Start of DATA EXCERPTS

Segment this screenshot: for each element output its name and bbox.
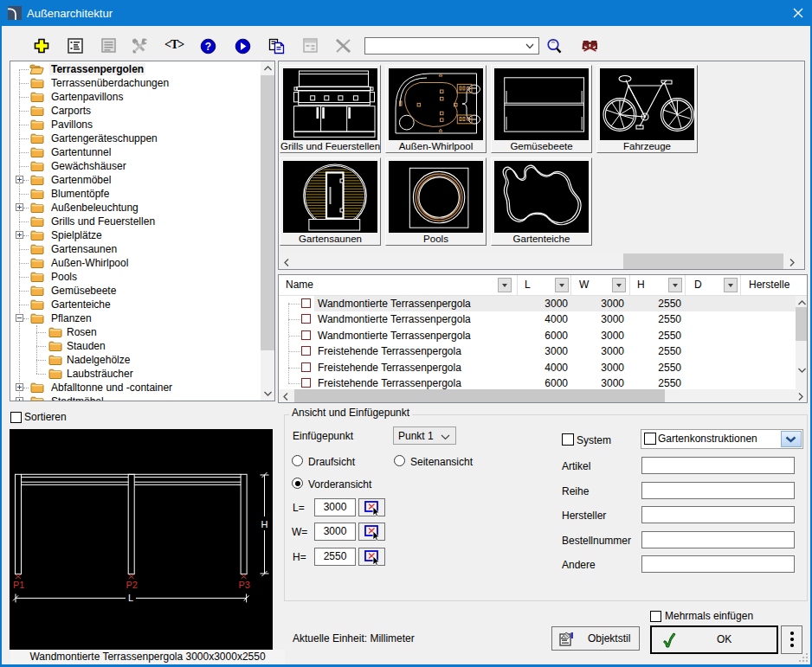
svg-text:P3: P3 <box>239 580 250 590</box>
svg-text:H: H <box>261 519 268 529</box>
svg-text:P1: P1 <box>13 580 24 590</box>
svg-text:P2: P2 <box>126 580 138 590</box>
svg-text:L: L <box>128 593 133 603</box>
svg-text:?: ? <box>205 41 211 53</box>
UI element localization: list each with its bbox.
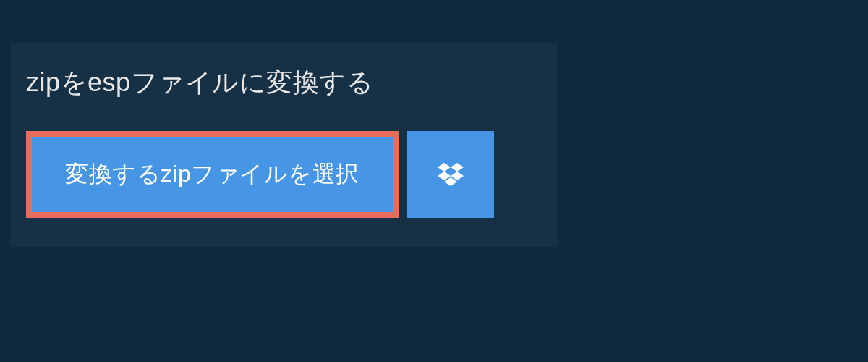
select-file-button[interactable]: 変換するzipファイルを選択: [26, 131, 399, 218]
select-file-label: 変換するzipファイルを選択: [65, 159, 359, 190]
dropbox-button[interactable]: [407, 131, 494, 218]
button-row: 変換するzipファイルを選択: [26, 131, 542, 218]
page-title: zipをespファイルに変換する: [26, 65, 542, 101]
dropbox-icon: [438, 163, 464, 186]
converter-panel: zipをespファイルに変換する 変換するzipファイルを選択: [10, 43, 558, 247]
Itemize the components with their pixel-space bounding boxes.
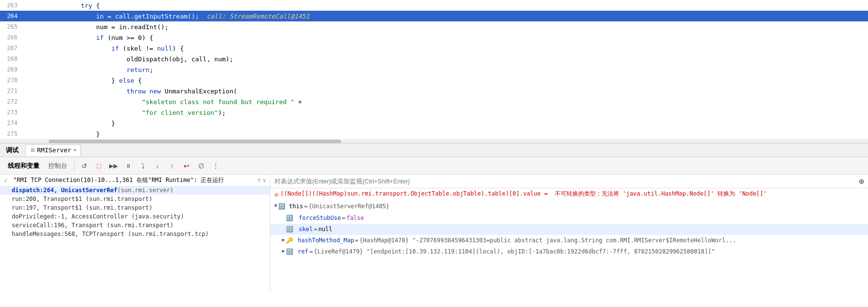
code-line-274: 274 } [0,118,868,128]
variables-panel: ⊕ ⊘ ((Node[])((HashMap)sun.rmi.transport… [270,175,868,291]
field-icon-skel: 🔠 [286,225,297,234]
code-editor: 263 try { 264 in = call.getInputStream()… [0,0,868,144]
hash-expand-icon[interactable]: ▶ [282,236,285,244]
toolbar-left-section: 线程和变量 控制台 [4,162,71,170]
code-line-266: 266 if (num >= 0) { [0,32,868,43]
code-line-271: 271 throw new UnmarshalException( [0,86,868,96]
this-row[interactable]: ▼ 🔠 this = {UnicastServerRef@1405} [270,201,868,212]
field-icon-f: 🔠 [286,214,297,223]
expression-bar: ⊕ [270,175,868,188]
error-row: ⊘ ((Node[])((HashMap)sun.rmi.transport.O… [270,188,868,201]
skel-row[interactable]: 🔠 skel = null [270,224,868,235]
code-line-265: 265 num = in.readInt(); [0,21,868,32]
ref-name: ref [298,247,308,256]
ref-value: {LiveRef@1479} [314,247,363,256]
debug-tabs-bar: 调试 🖥 RMIServer × [0,144,868,157]
code-line-272: 272 "skeleton class not found but requir… [0,96,868,107]
code-lines: 263 try { 264 in = call.getInputStream()… [0,0,868,139]
field-icon-hash: 🔑 [286,236,297,245]
force-stub-use-row: 🔠 forceStubUse = false [270,213,868,224]
hash-ref: {HashMap@1478} [359,236,409,245]
expand-icon[interactable]: ∨ [263,177,266,183]
ref-expand-icon[interactable]: ▶ [282,247,285,255]
force-stub-name: forceStubUse [299,214,341,223]
code-horizontal-scrollbar[interactable] [0,139,868,143]
stack-frame-3[interactable]: doPrivileged:-1, AccessController (java.… [0,212,270,221]
code-line-263: 263 try { [0,0,868,11]
code-line-273: 273 "for client version"); [0,107,868,118]
thread-label: "RMI TCP Connection(10)-10...1,361 在组"RM… [10,176,224,184]
rerun-button[interactable]: ↩ [180,159,193,173]
code-line-267: 267 if (skel != null) { [0,43,868,54]
error-text: ((Node[])((HashMap)sun.rmi.transport.Obj… [280,189,767,199]
stack-frame-1[interactable]: run:200, Transport$1 (sun.rmi.transport) [0,195,270,203]
hash-name: hashToMethod_Map [298,236,354,245]
filter-icon[interactable]: ▽ [258,177,261,183]
threads-label: 线程和变量 [4,162,43,170]
code-line-270: 270 } else { [0,75,868,86]
force-stub-value: false [346,214,364,223]
code-line-264: 264 in = call.getInputStream(); call: St… [0,11,868,21]
code-line-268: 268 oldDispatch(obj, call, num); [0,54,868,64]
code-line-269: 269 return; [0,64,868,75]
pause-button[interactable]: ⏸ [121,159,135,173]
threads-panel: ✓ "RMI TCP Connection(10)-10...1,361 在组"… [0,175,270,291]
mute-button[interactable]: ∅ [194,159,208,173]
more-button[interactable]: ⋮ [209,159,223,173]
field-icon: 🔠 [278,202,289,211]
thread-item-rmi[interactable]: ✓ "RMI TCP Connection(10)-10...1,361 在组"… [0,175,270,186]
error-icon: ⊘ [274,189,278,200]
hash-preview: "-2707699384596431303=public abstract ja… [409,236,736,245]
ref-preview: "[endpoint:[10.39.132.119:1104](local), … [363,247,715,256]
debug-toolbar: 线程和变量 控制台 ↺ □ ▶▶ ⏸ ⤵ ↓ ↑ ↩ ∅ ⋮ [0,157,868,175]
stop-button[interactable]: □ [92,159,106,173]
expression-input[interactable] [274,178,859,185]
hash-method-map-row[interactable]: ▶ 🔑 hashToMethod_Map = {HashMap@1478} "-… [270,235,868,246]
field-icon-ref: 🔠 [286,247,297,256]
resume-button[interactable]: ▶▶ [107,159,120,173]
ref-row[interactable]: ▶ 🔠 ref = {LiveRef@1479} "[endpoint:[10.… [270,246,868,257]
stack-frame-0[interactable]: dispatch:264, UnicastServerRef (sun.rmi.… [0,186,270,195]
step-up-button[interactable]: ↑ [165,159,179,173]
scrollbar-thumb[interactable] [49,140,341,144]
debug-prefix-label: 调试 [4,144,24,156]
refresh-button[interactable]: ↺ [77,159,91,173]
tab-rmiserver[interactable]: 🖥 RMIServer × [25,144,81,156]
step-over-button[interactable]: ⤵ [136,159,150,173]
debug-panel: ✓ "RMI TCP Connection(10)-10...1,361 在组"… [0,175,868,291]
toolbar-separator-1 [74,161,75,171]
add-watch-icon[interactable]: ⊕ [859,176,864,186]
step-down-button[interactable]: ↓ [151,159,164,173]
stack-frame-2[interactable]: run:197, Transport$1 (sun.rmi.transport) [0,203,270,212]
stack-frame-4[interactable]: serviceCall:196, Transport (sun.rmi.tran… [0,221,270,230]
toolbar-buttons: ↺ □ ▶▶ ⏸ ⤵ ↓ ↑ ↩ ∅ ⋮ [77,159,223,173]
skel-name: skel [299,225,313,234]
this-value: {UnicastServerRef@1405} [308,202,389,211]
skel-value: null [318,225,332,234]
console-label: 控制台 [44,162,71,170]
this-expand-icon[interactable]: ▼ [274,202,277,210]
tab-close-icon[interactable]: × [73,147,76,153]
stack-frame-5[interactable]: handleMessages:568, TCPTransport (sun.rm… [0,230,270,238]
thread-check-icon: ✓ [4,177,8,184]
code-line-275: 275 } [0,128,868,139]
this-name: this [289,202,303,211]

End of DATA EXCERPTS

PROBLEM STATEMENT
Your task is to repeat the records exactly. Images do not belong in the copy.

FINAL ANSWER
Segment this screenshot: for each element output its name and bbox.
svg-text:P3: P3 <box>239 580 250 590</box>
svg-text:H: H <box>261 519 268 529</box>
svg-text:P1: P1 <box>13 580 24 590</box>
svg-text:P2: P2 <box>126 580 138 590</box>
svg-text:L: L <box>128 593 133 603</box>
svg-text:?: ? <box>205 41 211 53</box>
UI element localization: list each with its bbox.
select-file-button[interactable]: 変換するzipファイルを選択: [26, 131, 399, 218]
select-file-label: 変換するzipファイルを選択: [65, 159, 359, 190]
dropbox-button[interactable]: [407, 131, 494, 218]
button-row: 変換するzipファイルを選択: [26, 131, 542, 218]
page-title: zipをespファイルに変換する: [26, 65, 542, 101]
dropbox-icon: [438, 163, 464, 186]
converter-panel: zipをespファイルに変換する 変換するzipファイルを選択: [10, 43, 558, 247]
Itemize the components with their pixel-space bounding boxes.
code-line-274: 274 } [0,118,868,128]
variables-panel: ⊕ ⊘ ((Node[])((HashMap)sun.rmi.transport… [270,175,868,291]
field-icon-skel: 🔠 [286,225,297,234]
code-editor: 263 try { 264 in = call.getInputStream()… [0,0,868,144]
hash-expand-icon[interactable]: ▶ [282,236,285,244]
toolbar-left-section: 线程和变量 控制台 [4,162,71,170]
code-line-266: 266 if (num >= 0) { [0,32,868,43]
code-line-271: 271 throw new UnmarshalException( [0,86,868,96]
this-row[interactable]: ▼ 🔠 this = {UnicastServerRef@1405} [270,201,868,212]
field-icon-f: 🔠 [286,214,297,223]
expression-bar: ⊕ [270,175,868,188]
error-row: ⊘ ((Node[])((HashMap)sun.rmi.transport.O… [270,188,868,201]
skel-row[interactable]: 🔠 skel = null [270,224,868,235]
code-line-265: 265 num = in.readInt(); [0,21,868,32]
ref-name: ref [298,247,308,256]
ref-value: {LiveRef@1479} [314,247,363,256]
debug-tabs-bar: 调试 🖥 RMIServer × [0,144,868,157]
code-line-272: 272 "skeleton class not found but requir… [0,96,868,107]
code-lines: 263 try { 264 in = call.getInputStream()… [0,0,868,139]
field-icon-hash: 🔑 [286,236,297,245]
force-stub-use-row: 🔠 forceStubUse = false [270,213,868,224]
hash-ref: {HashMap@1478} [359,236,409,245]
expand-icon[interactable]: ∨ [263,177,266,183]
ref-expand-icon[interactable]: ▶ [282,247,285,255]
force-stub-name: forceStubUse [299,214,341,223]
code-horizontal-scrollbar[interactable] [0,139,868,143]
stack-frame-3[interactable]: doPrivileged:-1, AccessController (java.… [0,212,270,221]
code-line-263: 263 try { [0,0,868,11]
code-line-273: 273 "for client version"); [0,107,868,118]
thread-label: "RMI TCP Connection(10)-10...1,361 在组"RM… [10,176,224,184]
rerun-button[interactable]: ↩ [180,159,193,173]
code-line-267: 267 if (skel != null) { [0,43,868,54]
error-text: ((Node[])((HashMap)sun.rmi.transport.Obj… [280,189,767,199]
stack-frame-1[interactable]: run:200, Transport$1 (sun.rmi.transport) [0,195,270,203]
hash-name: hashToMethod_Map [298,236,354,245]
filter-icon[interactable]: ▽ [258,177,261,183]
threads-label: 线程和变量 [4,162,43,170]
code-line-270: 270 } else { [0,75,868,86]
force-stub-value: false [346,214,364,223]
code-line-264: 264 in = call.getInputStream(); call: St… [0,11,868,21]
code-line-268: 268 oldDispatch(obj, call, num); [0,54,868,64]
code-line-269: 269 return; [0,64,868,75]
pause-button[interactable]: ⏸ [121,159,135,173]
threads-panel: ✓ "RMI TCP Connection(10)-10...1,361 在组"… [0,175,270,291]
mute-button[interactable]: ∅ [194,159,208,173]
more-button[interactable]: ⋮ [209,159,223,173]
field-icon: 🔠 [278,202,289,211]
thread-item-rmi[interactable]: ✓ "RMI TCP Connection(10)-10...1,361 在组"… [0,175,270,186]
error-icon: ⊘ [274,189,278,200]
hash-preview: "-2707699384596431303=public abstract ja… [409,236,736,245]
ref-preview: "[endpoint:[10.39.132.119:1104](local), … [363,247,715,256]
debug-toolbar: 线程和变量 控制台 ↺ □ ▶▶ ⏸ ⤵ ↓ ↑ ↩ ∅ ⋮ [0,157,868,175]
stop-button[interactable]: □ [92,159,106,173]
expression-input[interactable] [274,178,859,185]
hash-method-map-row[interactable]: ▶ 🔑 hashToMethod_Map = {HashMap@1478} "-… [270,235,868,246]
field-icon-ref: 🔠 [286,247,297,256]
resume-button[interactable]: ▶▶ [107,159,120,173]
ref-row[interactable]: ▶ 🔠 ref = {LiveRef@1479} "[endpoint:[10.… [270,246,868,257]
stack-frame-0[interactable]: dispatch:264, UnicastServerRef (sun.rmi.… [0,186,270,195]
step-up-button[interactable]: ↑ [165,159,179,173]
scrollbar-thumb[interactable] [49,140,341,144]
debug-prefix-label: 调试 [4,144,24,156]
refresh-button[interactable]: ↺ [77,159,91,173]
tab-rmiserver[interactable]: 🖥 RMIServer × [25,144,81,156]
step-over-button[interactable]: ⤵ [136,159,150,173]
debug-panel: ✓ "RMI TCP Connection(10)-10...1,361 在组"… [0,175,868,291]
toolbar-separator-1 [74,161,75,171]
add-watch-icon[interactable]: ⊕ [859,176,864,186]
step-down-button[interactable]: ↓ [151,159,164,173]
stack-frame-2[interactable]: run:197, Transport$1 (sun.rmi.transport) [0,203,270,212]
stack-frame-4[interactable]: serviceCall:196, Transport (sun.rmi.tran… [0,221,270,230]
toolbar-buttons: ↺ □ ▶▶ ⏸ ⤵ ↓ ↑ ↩ ∅ ⋮ [77,159,223,173]
skel-name: skel [299,225,313,234]
this-value: {UnicastServerRef@1405} [308,202,389,211]
skel-value: null [318,225,332,234]
console-label: 控制台 [44,162,71,170]
this-expand-icon[interactable]: ▼ [274,202,277,210]
tab-close-icon[interactable]: × [73,147,76,153]
stack-frame-5[interactable]: handleMessages:568, TCPTransport (sun.rm… [0,230,270,238]
thread-check-icon: ✓ [4,177,8,184]
code-line-275: 275 } [0,128,868,139]
this-name: this [289,202,303,211]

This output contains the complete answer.